Provided material:
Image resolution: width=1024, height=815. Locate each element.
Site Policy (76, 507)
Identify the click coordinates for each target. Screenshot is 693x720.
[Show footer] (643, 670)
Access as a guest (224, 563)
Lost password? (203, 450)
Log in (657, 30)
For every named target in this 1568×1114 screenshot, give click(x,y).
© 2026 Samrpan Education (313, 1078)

---

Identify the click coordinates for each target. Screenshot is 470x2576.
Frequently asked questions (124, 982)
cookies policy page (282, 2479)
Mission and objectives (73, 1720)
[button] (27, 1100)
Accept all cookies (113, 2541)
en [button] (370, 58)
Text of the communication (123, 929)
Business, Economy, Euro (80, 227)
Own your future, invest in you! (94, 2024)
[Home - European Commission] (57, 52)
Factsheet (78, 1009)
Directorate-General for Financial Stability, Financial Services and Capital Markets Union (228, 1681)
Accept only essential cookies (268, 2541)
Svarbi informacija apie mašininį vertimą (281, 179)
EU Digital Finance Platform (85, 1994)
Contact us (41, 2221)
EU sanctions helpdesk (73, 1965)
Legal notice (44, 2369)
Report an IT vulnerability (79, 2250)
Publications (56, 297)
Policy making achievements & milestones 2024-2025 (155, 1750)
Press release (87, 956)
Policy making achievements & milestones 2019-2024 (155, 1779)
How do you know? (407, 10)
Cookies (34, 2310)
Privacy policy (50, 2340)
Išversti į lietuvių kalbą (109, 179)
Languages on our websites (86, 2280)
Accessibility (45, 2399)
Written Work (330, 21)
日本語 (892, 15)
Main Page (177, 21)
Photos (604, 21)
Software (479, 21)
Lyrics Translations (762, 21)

Task goal: Please filter the listing down to lines that include the word "achievements".

Output:
Policy making achievements & milestones 2024-2025 (155, 1750)
Policy making achievements & milestones 2019-2024 (155, 1779)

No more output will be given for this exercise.